# Task details
What is needed here is an exact repetition of the records below, beginning at the line that has "légkondicionálás." and stopping after the line that has "feldolgozóiparból".

# Data shown
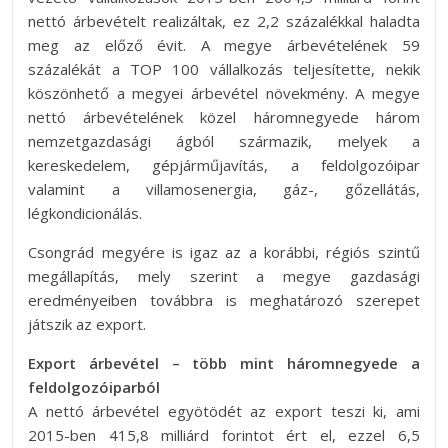
nettó árbevételt realizáltak, ez 2,2 százalékkal haladta
meg az előző évit. A megye árbevételének 59
százalékát a TOP 100 vállalkozás teljesítette, nekik
köszönhető a megyei árbevétel növekmény. A megye
nettó árbevételének közel háromnegyede három
nemzetgazdasági ágból származik, melyek a
kereskedelem, gépjárműjavítás, a feldolgozóipar
valamint a villamosenergia, gáz-, gőzellátás,
légkondicionálás.
Csongrád megyére is igaz az a korábbi, régiós szintű
megállapítás, mely szerint a megye gazdasági
eredményeiben továbbra is meghatározó szerepet
játszik az export.
Export árbevétel – több mint háromnegyede a
feldolgozóiparból
A nettó árbevétel egyötödét az export teszi ki, ami
2015-ben 415,8 milliárd forintot ért el, ezzel 6,5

# Reply to the exercise
légkondicionálás.
Csongrád megyére is igaz az a korábbi, régiós szintű
megállapítás, mely szerint a megye gazdasági
eredményeiben továbbra is meghatározó szerepet
játszik az export.
Export árbevétel – több mint háromnegyede a
feldolgozóiparból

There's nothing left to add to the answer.